Development is progress, change and transformation of any area or country. Development includes social, economic and political transformation and it aims at producing growth, structural change and distributive equity as a result.
The four factors that constitute development are as follows:
1. Growth and structural change
-For an economy to grow it needs structural change. The economy's activity is divided into three sectors and each sector determines the income of that specific country, for instance in SA ,less developed areas mostly rural areas and places like Free state which comprise mostly of raw materials fall under the primary sector (less developed areas). They produce less income than the secondary and tertiary sectors because they cannot afford or have limited opportunities for people to work in the secondary and tertiary sectors. So the primary does not contribute much to the growth of the economy due to its income.
-Areas that fall under the secondary sector produce medium amount of income. They specialise in using the raw materials and providing us manufactured products.

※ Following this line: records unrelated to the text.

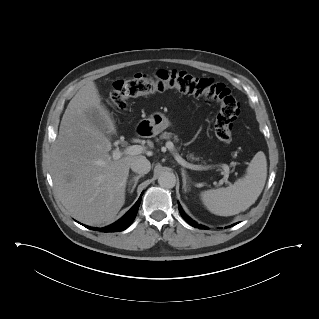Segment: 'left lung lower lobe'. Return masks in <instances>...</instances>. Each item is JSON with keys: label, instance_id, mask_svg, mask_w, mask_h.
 Segmentation results:
<instances>
[{"label": "left lung lower lobe", "instance_id": "1", "mask_svg": "<svg viewBox=\"0 0 319 319\" xmlns=\"http://www.w3.org/2000/svg\"><path fill=\"white\" fill-rule=\"evenodd\" d=\"M179 211L181 216L185 219L186 222H188L190 225L194 226V227H198L199 229H208L207 227L203 226V225H198L195 221H193L191 218H189L184 211L182 210L181 206L179 205ZM233 226V225H232Z\"/></svg>", "mask_w": 319, "mask_h": 319}]
</instances>
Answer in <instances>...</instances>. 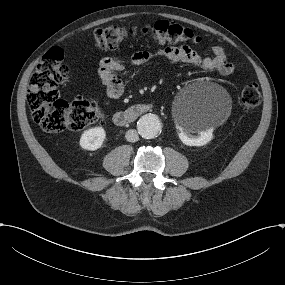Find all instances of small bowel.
I'll return each mask as SVG.
<instances>
[{"label":"small bowel","instance_id":"c3829d8e","mask_svg":"<svg viewBox=\"0 0 285 285\" xmlns=\"http://www.w3.org/2000/svg\"><path fill=\"white\" fill-rule=\"evenodd\" d=\"M155 59L187 63L222 76H228L234 70L233 64L227 59L225 49L219 45L214 46L212 55L207 57L200 56L187 45L167 46L155 52L138 51L132 55L129 65L137 67ZM124 69V61L118 57L107 56L102 58L99 63L98 74L110 98H118L124 91V84L120 75Z\"/></svg>","mask_w":285,"mask_h":285}]
</instances>
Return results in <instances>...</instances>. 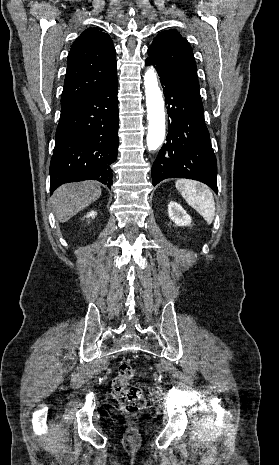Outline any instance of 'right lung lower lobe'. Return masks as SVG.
Returning <instances> with one entry per match:
<instances>
[{
    "label": "right lung lower lobe",
    "instance_id": "98d812e1",
    "mask_svg": "<svg viewBox=\"0 0 279 465\" xmlns=\"http://www.w3.org/2000/svg\"><path fill=\"white\" fill-rule=\"evenodd\" d=\"M117 76L87 100L61 114L50 163V192L61 184L88 179L112 184L117 158Z\"/></svg>",
    "mask_w": 279,
    "mask_h": 465
}]
</instances>
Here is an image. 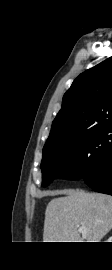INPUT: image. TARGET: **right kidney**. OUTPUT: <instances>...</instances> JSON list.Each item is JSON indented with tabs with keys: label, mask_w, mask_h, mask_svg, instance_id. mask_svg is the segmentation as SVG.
Returning <instances> with one entry per match:
<instances>
[{
	"label": "right kidney",
	"mask_w": 112,
	"mask_h": 270,
	"mask_svg": "<svg viewBox=\"0 0 112 270\" xmlns=\"http://www.w3.org/2000/svg\"><path fill=\"white\" fill-rule=\"evenodd\" d=\"M107 242H112V236L109 237V239L107 240Z\"/></svg>",
	"instance_id": "ca27d5eb"
}]
</instances>
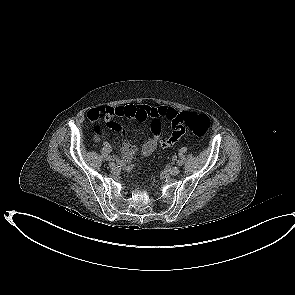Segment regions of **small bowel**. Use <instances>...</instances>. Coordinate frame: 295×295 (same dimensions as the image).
<instances>
[{"label":"small bowel","instance_id":"c3829d8e","mask_svg":"<svg viewBox=\"0 0 295 295\" xmlns=\"http://www.w3.org/2000/svg\"><path fill=\"white\" fill-rule=\"evenodd\" d=\"M183 112H178L175 109L167 106L151 107L141 104H128L124 106L94 108L88 111L87 117L90 121L104 120V125L111 128L113 131H119L122 128V123L119 120H114L112 117H124L128 119H136L145 121L149 119V128L158 146L161 148H169L173 146L180 138L176 123L177 116ZM167 120L171 127L167 135L162 134L163 122ZM157 146V147H158ZM137 152V148L128 142H125L121 147V155L118 158L119 162L130 163Z\"/></svg>","mask_w":295,"mask_h":295}]
</instances>
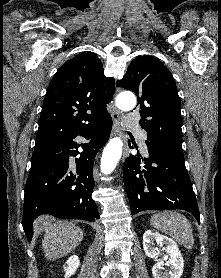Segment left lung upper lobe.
Instances as JSON below:
<instances>
[{
	"label": "left lung upper lobe",
	"mask_w": 221,
	"mask_h": 278,
	"mask_svg": "<svg viewBox=\"0 0 221 278\" xmlns=\"http://www.w3.org/2000/svg\"><path fill=\"white\" fill-rule=\"evenodd\" d=\"M117 86L137 95L140 125L147 141L182 142V116L176 83L170 71L152 56H138L129 65Z\"/></svg>",
	"instance_id": "obj_1"
}]
</instances>
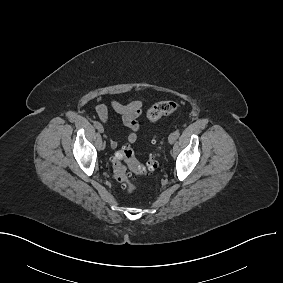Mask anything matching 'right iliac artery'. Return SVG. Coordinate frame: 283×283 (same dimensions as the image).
<instances>
[{"mask_svg":"<svg viewBox=\"0 0 283 283\" xmlns=\"http://www.w3.org/2000/svg\"><path fill=\"white\" fill-rule=\"evenodd\" d=\"M93 124L95 128H98L101 125L98 121H94Z\"/></svg>","mask_w":283,"mask_h":283,"instance_id":"obj_1","label":"right iliac artery"}]
</instances>
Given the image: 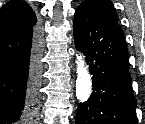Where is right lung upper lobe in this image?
Segmentation results:
<instances>
[{
	"label": "right lung upper lobe",
	"mask_w": 145,
	"mask_h": 124,
	"mask_svg": "<svg viewBox=\"0 0 145 124\" xmlns=\"http://www.w3.org/2000/svg\"><path fill=\"white\" fill-rule=\"evenodd\" d=\"M37 22L31 7L21 0L7 2L0 9V33H14L35 26Z\"/></svg>",
	"instance_id": "cb5924a9"
}]
</instances>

-Areas that fall under the tertiary sector produce large amounts of income because they in charge of the output of the economy
2. Modernisation.
- Most areas in South Africa like villages and some rural areas still rely on traditional ways of doing things, they not familiar with the use of technology and this is why areas like these do not develop. Technology makes everything easier and the economy grows quicker because technology generates money faster.
3. Demographic Transitions
-This refers to the improvement of sanitation and health resulting in lower death rates. South Africa has high death rates and the growth of the economy means lower death rates and birth rates as well. The health industries should contribute in the decrease of birth rates by making contraceptives available.